= Beginning of Section =

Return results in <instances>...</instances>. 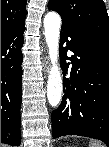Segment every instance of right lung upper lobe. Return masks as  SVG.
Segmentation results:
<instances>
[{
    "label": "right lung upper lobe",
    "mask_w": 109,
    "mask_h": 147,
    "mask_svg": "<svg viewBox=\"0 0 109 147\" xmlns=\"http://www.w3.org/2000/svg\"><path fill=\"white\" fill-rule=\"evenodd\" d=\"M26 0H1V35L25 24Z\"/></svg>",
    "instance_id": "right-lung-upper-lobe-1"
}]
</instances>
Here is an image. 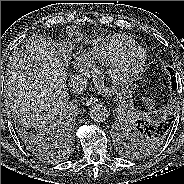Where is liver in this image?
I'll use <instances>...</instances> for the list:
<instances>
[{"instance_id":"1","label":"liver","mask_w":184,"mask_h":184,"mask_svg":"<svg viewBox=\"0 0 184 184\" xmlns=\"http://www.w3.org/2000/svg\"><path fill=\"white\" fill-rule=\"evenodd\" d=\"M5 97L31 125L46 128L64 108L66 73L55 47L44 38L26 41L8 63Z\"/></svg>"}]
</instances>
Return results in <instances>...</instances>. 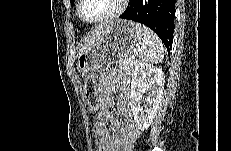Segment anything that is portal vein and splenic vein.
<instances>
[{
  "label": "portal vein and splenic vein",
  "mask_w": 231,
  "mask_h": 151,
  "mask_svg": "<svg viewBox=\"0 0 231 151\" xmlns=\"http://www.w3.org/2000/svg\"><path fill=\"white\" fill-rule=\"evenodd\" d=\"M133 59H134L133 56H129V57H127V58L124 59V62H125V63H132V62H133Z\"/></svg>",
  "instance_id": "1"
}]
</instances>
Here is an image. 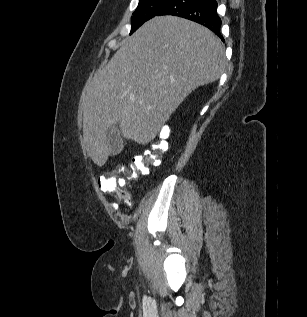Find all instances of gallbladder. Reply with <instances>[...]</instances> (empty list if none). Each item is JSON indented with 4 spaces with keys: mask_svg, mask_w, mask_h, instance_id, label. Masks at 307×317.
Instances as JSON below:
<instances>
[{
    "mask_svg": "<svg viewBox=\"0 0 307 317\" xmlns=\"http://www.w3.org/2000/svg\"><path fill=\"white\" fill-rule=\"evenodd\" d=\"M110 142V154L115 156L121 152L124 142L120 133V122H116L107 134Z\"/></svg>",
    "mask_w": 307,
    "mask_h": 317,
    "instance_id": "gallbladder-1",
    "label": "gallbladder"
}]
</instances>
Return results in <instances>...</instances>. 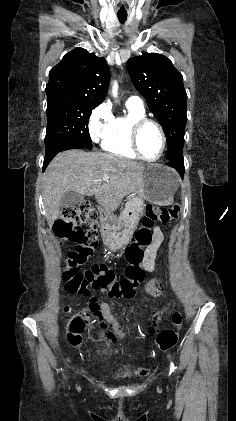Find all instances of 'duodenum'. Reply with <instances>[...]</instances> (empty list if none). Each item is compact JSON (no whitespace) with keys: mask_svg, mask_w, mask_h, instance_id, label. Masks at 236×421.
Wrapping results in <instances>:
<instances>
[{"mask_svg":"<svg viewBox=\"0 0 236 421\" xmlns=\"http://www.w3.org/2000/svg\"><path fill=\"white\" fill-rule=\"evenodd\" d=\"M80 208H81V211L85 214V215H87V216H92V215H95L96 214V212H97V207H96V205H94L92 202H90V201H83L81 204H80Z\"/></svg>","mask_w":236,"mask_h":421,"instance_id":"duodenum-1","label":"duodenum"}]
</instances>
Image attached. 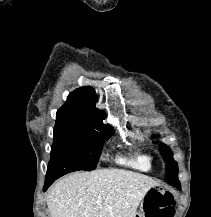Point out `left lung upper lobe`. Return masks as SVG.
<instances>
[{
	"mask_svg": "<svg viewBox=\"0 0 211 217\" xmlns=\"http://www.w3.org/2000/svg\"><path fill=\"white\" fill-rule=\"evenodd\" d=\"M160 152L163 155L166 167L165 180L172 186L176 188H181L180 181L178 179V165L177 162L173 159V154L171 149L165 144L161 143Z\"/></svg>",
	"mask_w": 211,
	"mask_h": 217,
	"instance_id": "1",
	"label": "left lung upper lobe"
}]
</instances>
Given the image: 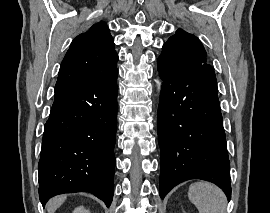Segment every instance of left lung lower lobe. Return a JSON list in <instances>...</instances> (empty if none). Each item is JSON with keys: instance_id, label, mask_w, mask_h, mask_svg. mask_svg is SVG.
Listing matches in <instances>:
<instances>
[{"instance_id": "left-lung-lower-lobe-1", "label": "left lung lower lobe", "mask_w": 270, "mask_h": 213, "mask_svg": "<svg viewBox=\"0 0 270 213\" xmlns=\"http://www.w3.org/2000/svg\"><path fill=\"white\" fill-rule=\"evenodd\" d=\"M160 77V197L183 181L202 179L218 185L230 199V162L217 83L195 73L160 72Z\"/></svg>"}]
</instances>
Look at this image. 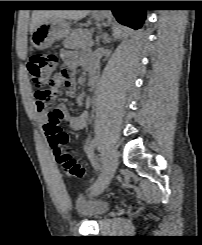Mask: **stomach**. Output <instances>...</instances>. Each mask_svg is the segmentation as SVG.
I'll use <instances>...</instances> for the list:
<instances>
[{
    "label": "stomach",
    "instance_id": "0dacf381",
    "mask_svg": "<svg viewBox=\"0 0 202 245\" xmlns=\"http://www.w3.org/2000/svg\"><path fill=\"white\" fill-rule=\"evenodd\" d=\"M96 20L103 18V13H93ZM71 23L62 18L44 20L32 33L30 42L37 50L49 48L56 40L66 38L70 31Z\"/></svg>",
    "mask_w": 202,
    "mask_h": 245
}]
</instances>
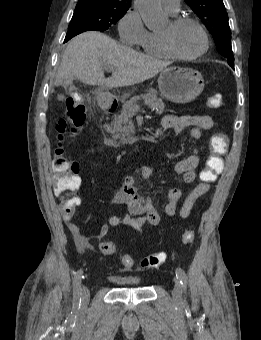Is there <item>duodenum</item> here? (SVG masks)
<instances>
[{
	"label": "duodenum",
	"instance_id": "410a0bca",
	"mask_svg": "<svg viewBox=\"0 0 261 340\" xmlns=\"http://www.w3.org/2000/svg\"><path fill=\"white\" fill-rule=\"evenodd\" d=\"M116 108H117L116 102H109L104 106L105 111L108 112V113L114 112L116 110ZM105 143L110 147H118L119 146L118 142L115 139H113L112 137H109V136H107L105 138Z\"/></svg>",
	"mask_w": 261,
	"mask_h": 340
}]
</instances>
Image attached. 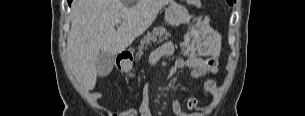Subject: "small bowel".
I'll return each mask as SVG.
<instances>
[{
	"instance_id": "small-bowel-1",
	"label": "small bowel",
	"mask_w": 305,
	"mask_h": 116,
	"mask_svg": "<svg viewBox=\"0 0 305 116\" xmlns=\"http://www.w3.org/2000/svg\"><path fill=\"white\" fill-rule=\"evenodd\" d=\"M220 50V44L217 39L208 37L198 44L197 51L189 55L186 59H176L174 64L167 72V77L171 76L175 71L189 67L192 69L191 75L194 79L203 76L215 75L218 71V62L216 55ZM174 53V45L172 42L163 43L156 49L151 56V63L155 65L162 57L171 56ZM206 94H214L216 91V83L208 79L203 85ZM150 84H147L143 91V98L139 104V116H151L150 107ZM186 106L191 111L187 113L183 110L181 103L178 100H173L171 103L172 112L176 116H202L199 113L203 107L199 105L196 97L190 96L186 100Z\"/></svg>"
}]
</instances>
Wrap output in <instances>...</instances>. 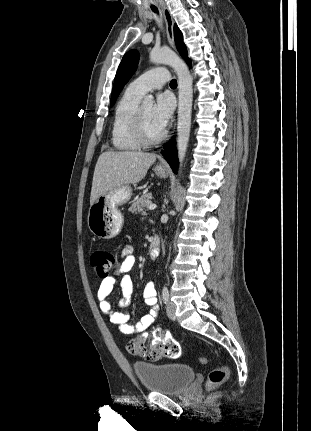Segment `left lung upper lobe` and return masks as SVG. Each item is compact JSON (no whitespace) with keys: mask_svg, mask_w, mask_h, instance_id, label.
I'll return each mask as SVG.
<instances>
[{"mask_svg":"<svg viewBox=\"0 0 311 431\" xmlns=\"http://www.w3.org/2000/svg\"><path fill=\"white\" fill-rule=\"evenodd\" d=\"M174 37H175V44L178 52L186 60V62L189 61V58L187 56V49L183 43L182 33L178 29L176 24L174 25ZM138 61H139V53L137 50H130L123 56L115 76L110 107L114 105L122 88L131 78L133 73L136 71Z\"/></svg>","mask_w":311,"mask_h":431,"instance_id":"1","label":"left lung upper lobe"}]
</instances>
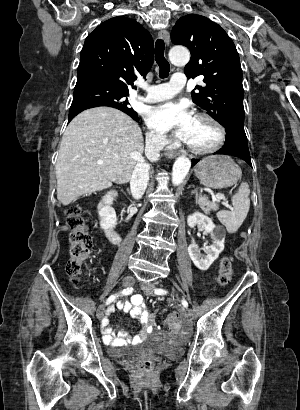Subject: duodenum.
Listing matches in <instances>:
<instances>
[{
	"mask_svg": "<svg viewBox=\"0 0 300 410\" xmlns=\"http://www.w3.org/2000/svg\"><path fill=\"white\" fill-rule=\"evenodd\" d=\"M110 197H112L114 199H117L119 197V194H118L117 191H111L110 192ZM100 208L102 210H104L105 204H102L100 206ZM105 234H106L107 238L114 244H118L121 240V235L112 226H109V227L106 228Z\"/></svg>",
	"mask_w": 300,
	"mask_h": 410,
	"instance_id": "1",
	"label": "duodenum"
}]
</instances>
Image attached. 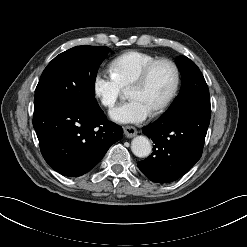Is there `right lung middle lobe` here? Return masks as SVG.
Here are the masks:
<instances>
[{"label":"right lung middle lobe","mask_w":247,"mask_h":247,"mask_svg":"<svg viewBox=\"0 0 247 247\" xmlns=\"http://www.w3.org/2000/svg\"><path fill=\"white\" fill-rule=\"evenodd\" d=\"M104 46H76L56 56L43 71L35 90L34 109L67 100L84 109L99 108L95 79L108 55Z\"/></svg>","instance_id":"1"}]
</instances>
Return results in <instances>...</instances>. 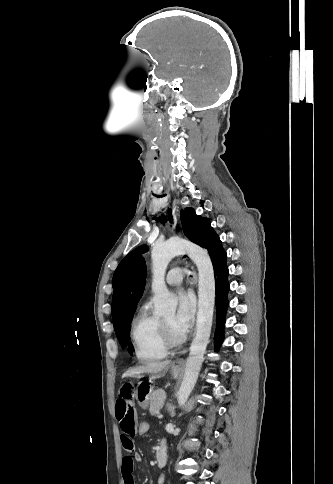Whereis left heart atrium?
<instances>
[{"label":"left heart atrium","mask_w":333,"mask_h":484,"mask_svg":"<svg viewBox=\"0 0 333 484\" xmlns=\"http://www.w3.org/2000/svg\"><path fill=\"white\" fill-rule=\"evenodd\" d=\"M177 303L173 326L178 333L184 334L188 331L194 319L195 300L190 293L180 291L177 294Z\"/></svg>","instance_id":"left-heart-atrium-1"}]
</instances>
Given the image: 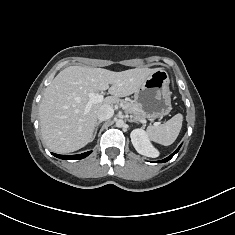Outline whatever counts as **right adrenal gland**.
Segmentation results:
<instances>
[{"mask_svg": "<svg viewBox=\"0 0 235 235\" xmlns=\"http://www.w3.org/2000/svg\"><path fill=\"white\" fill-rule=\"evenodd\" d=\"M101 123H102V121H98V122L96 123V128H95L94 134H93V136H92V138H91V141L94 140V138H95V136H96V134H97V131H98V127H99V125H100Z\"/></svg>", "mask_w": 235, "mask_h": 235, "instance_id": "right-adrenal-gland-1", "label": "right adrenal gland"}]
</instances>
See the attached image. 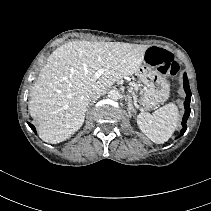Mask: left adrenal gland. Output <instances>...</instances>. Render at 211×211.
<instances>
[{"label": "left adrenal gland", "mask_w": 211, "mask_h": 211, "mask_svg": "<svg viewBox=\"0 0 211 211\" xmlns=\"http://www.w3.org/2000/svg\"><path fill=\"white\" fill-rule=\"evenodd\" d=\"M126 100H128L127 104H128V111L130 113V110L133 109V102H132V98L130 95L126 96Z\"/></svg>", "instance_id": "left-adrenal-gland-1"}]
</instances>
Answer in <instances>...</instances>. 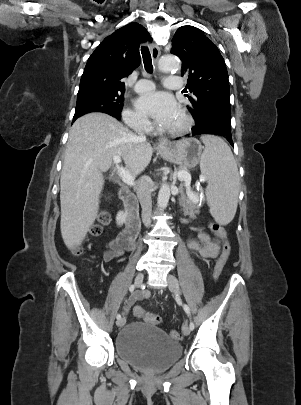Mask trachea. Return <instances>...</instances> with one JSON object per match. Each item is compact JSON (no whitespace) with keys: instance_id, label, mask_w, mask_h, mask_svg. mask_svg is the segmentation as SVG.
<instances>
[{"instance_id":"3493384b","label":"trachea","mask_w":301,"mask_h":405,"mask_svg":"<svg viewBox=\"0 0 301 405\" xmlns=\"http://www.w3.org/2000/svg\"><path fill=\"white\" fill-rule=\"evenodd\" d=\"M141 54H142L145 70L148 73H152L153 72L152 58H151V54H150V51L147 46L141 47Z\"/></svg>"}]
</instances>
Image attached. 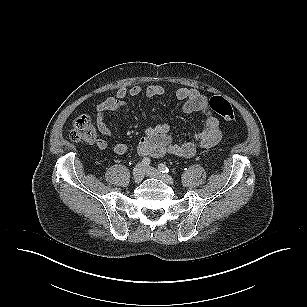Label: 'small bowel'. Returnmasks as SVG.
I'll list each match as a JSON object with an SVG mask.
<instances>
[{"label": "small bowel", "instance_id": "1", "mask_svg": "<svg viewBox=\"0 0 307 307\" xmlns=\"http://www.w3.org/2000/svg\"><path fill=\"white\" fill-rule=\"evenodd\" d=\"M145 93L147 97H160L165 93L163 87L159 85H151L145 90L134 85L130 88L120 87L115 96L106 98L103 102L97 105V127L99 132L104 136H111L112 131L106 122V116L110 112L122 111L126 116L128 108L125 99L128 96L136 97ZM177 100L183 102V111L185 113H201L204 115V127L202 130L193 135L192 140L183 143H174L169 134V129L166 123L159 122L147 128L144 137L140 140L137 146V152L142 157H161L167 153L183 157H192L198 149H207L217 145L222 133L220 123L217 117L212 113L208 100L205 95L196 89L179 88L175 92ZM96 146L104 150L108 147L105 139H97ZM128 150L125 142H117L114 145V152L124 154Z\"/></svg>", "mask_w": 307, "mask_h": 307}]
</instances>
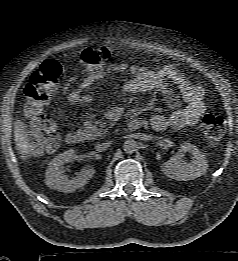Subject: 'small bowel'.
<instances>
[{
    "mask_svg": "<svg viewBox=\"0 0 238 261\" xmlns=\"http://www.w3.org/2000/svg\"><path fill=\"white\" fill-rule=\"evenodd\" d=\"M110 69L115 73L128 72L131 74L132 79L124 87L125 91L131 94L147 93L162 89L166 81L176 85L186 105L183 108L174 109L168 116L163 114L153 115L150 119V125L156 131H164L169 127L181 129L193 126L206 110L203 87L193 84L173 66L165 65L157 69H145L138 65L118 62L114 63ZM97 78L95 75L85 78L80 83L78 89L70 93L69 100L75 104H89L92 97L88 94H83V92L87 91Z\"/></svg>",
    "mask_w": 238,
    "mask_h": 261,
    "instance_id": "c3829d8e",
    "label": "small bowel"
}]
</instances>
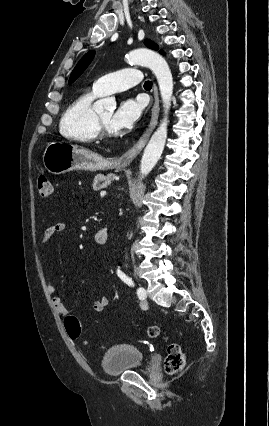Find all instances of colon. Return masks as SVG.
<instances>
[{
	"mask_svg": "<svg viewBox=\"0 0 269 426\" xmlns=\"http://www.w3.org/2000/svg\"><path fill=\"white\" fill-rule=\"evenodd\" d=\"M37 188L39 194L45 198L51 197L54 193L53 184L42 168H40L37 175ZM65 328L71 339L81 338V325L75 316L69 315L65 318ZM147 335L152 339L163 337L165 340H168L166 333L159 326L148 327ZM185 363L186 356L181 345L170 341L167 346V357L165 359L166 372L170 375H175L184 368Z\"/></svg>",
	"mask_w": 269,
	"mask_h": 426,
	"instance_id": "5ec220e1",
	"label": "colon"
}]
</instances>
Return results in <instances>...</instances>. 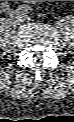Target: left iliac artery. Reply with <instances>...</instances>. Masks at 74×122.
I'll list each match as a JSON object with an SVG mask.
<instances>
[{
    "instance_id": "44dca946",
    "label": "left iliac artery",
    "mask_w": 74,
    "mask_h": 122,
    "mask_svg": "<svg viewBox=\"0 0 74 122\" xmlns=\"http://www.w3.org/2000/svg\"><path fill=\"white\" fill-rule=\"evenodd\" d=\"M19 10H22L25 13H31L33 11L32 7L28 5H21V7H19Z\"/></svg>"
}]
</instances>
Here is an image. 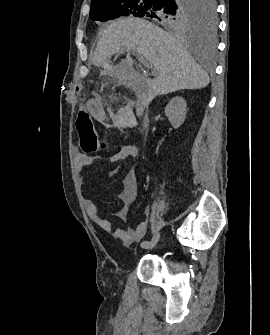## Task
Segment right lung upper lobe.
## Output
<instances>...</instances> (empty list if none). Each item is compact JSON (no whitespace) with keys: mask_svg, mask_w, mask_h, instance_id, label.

= End of Section =

→ WHAT YOU NEED TO DO: Every line between the one that contains "Segment right lung upper lobe." and the last line of the listing, both included, should be retyped exactly, with nothing else added.

→ RESPONSE AREA:
Segment right lung upper lobe.
## Output
<instances>...</instances> (empty list if none). Each item is compact JSON (no whitespace) with keys: mask_svg, mask_w, mask_h, instance_id, label.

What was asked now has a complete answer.